To earn the fair trade cotton label, producers agree to standards that ensure an environmentally-friendly product, including avoiding genetically modified seeds; limiting the use of pesticides; enriching the soil; practicing crop rotation and hand picking; and reducing the use of chemicals. Producers also agree to invest a percentage of cotton proceeds back into the community. In return, fair trade cotton producers get better prices. In Senegal, they earned 42% more than their conventional cotton colleagues, or about $100 more per hectare, in 2007. A third of these proceeds are then invested back into the community.

Since 2003, SODEFITEX has reported almost $43,000 in fair-trade funded community investments, including cereal banks that stockpile the previous year’s harvest to help feed communities during the lean seasons, and new classrooms to alleviate some of the overcrowding in the schools.
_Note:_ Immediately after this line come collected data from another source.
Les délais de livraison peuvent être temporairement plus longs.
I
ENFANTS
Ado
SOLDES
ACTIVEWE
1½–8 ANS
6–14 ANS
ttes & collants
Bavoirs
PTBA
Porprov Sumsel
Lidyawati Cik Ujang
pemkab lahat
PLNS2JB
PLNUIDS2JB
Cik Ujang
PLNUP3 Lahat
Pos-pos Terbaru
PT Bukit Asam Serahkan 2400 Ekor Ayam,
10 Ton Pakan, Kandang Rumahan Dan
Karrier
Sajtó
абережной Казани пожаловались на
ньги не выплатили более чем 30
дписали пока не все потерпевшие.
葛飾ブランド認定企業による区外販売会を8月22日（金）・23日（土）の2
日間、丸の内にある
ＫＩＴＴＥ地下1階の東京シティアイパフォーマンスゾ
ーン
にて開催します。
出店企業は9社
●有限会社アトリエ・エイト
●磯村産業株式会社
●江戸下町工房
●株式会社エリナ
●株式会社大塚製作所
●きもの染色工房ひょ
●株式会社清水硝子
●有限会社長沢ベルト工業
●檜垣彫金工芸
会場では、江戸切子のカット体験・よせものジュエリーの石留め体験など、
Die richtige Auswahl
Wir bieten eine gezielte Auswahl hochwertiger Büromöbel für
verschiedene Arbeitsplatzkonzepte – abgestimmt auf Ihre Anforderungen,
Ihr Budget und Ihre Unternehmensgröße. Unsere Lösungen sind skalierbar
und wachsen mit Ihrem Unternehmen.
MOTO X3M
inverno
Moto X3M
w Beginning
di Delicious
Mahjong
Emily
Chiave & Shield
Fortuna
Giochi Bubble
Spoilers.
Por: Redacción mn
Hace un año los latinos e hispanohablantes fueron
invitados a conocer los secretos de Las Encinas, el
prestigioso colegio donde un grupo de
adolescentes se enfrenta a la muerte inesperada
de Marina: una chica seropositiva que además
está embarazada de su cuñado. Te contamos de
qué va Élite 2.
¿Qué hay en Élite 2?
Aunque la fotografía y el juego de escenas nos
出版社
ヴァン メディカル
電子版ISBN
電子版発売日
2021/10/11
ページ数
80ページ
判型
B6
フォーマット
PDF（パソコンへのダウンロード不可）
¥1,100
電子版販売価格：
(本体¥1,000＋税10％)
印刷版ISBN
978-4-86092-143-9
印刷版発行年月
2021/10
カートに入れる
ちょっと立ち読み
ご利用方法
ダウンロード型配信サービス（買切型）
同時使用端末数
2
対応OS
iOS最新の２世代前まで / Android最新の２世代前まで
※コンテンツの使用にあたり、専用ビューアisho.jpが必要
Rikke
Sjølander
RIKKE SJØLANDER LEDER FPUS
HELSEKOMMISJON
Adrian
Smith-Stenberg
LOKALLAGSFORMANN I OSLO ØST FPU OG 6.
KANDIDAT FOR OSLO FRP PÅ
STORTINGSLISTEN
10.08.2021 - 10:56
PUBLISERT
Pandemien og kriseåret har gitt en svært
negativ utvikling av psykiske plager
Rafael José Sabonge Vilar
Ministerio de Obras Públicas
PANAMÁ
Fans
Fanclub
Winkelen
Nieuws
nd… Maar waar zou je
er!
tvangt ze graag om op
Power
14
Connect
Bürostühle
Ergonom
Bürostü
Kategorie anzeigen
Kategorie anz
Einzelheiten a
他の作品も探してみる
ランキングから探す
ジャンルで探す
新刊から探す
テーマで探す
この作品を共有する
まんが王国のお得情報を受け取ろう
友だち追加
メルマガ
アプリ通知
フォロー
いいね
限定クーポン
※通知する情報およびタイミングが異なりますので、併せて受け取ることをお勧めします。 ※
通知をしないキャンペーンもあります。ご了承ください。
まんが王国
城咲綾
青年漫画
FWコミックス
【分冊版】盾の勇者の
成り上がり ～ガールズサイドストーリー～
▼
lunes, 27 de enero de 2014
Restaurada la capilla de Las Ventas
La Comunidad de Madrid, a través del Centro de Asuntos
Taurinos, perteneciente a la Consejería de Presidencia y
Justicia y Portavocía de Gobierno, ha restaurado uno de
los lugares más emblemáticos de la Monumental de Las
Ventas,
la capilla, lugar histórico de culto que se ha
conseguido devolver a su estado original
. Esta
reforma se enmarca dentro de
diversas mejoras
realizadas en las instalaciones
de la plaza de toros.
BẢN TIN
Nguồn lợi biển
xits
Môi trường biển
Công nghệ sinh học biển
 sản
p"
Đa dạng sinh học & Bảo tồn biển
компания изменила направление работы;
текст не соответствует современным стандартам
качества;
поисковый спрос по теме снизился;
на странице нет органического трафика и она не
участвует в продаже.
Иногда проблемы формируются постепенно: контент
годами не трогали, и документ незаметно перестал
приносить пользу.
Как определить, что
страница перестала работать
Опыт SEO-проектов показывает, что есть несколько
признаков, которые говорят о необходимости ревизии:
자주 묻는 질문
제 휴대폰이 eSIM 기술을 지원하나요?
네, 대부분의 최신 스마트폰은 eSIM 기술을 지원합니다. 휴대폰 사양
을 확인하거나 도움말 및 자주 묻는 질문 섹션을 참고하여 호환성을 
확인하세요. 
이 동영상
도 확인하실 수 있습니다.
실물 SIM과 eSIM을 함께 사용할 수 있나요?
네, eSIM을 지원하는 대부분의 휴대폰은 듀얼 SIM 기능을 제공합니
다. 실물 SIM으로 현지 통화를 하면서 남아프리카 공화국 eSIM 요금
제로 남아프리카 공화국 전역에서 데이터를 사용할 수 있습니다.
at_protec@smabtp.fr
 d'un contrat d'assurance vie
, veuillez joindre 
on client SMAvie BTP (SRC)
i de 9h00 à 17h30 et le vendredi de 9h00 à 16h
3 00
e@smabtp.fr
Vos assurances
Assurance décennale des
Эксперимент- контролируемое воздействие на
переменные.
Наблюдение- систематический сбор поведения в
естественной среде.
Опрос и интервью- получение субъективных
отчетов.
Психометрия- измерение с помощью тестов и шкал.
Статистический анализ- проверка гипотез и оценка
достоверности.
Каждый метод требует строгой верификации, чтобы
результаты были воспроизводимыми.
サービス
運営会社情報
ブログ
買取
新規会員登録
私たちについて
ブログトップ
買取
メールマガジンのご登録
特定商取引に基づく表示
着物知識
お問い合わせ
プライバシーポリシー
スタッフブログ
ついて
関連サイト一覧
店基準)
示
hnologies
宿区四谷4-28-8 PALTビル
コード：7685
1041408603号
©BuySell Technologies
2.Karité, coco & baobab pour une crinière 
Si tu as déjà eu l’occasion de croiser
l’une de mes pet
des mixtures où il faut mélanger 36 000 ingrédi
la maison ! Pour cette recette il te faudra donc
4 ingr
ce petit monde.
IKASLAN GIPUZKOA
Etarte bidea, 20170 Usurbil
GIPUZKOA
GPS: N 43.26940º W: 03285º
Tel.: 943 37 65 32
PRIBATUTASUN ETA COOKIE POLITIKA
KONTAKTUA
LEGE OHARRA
Magnang Niang, a manager with SODEFITEX, says fair trade returns are not only bricks and mortar improvements. “The committee structure, oversight and monitoring required for fair trade certification and cotton cultivation improves social cohesion, reinforces leadership capacity, improves transparency [of cotton operations], and accords a prominent management role to women,” he said.

And of course, there are the financial rewards. In Senegal, revenue for 2008’s fair trade cotton harvest earned farmers an extra $2.7 million dollars over the minimum price paid for cotton, of which $1 million goes to their communities—a nice modern twist to the classic fairy tale ending.